### WHAT THE TASK REQUIRES
Taking the data below, please print only the lines from the line holding "años diciendo lo que" to the line holding "Beeindrucken Sie ihre Kunden mit harmonischen", inclusive, with pictures omitted.

### Page-level text extractions
/---

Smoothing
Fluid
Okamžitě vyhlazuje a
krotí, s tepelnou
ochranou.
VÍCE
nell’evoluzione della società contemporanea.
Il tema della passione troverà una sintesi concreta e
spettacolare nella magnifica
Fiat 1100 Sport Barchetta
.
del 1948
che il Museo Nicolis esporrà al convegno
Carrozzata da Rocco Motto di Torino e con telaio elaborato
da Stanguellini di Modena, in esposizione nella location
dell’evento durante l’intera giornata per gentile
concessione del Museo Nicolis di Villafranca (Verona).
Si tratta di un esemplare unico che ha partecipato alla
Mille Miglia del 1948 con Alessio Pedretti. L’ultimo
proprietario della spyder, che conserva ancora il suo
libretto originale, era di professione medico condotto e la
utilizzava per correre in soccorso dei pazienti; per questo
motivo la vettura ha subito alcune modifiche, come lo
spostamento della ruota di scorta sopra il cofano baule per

\---
/---

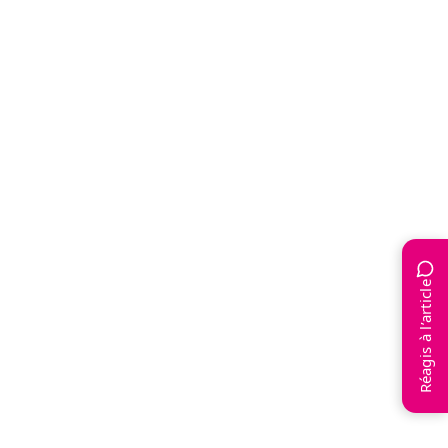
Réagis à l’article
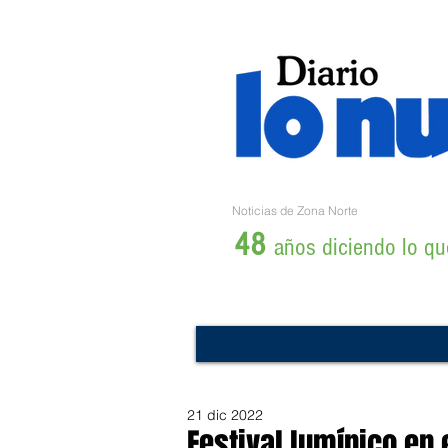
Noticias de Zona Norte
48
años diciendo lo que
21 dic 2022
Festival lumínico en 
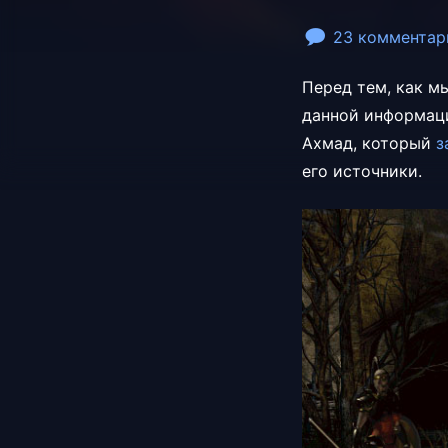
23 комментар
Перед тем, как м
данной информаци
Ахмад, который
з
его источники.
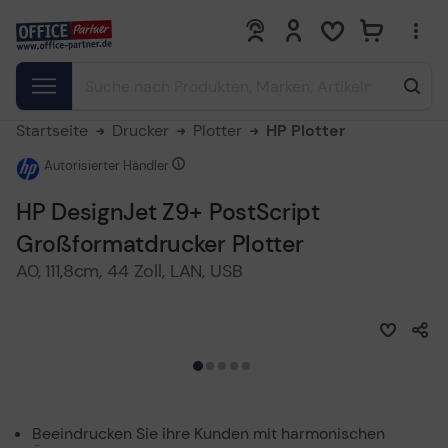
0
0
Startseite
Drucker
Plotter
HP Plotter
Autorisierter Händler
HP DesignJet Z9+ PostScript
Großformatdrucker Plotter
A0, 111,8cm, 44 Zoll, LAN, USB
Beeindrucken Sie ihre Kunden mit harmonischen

\---

### COMPLETED EXERCISE
años diciendo lo que
21 dic 2022
Festival lumínico en 
23 комментар
Перед тем, как м
данной информаци
Ахмад, который
з
его источники.
0
0
Startseite
Drucker
Plotter
HP Plotter
Autorisierter Händler
HP DesignJet Z9+ PostScript
Großformatdrucker Plotter
A0, 111,8cm, 44 Zoll, LAN, USB
Beeindrucken Sie ihre Kunden mit harmonischen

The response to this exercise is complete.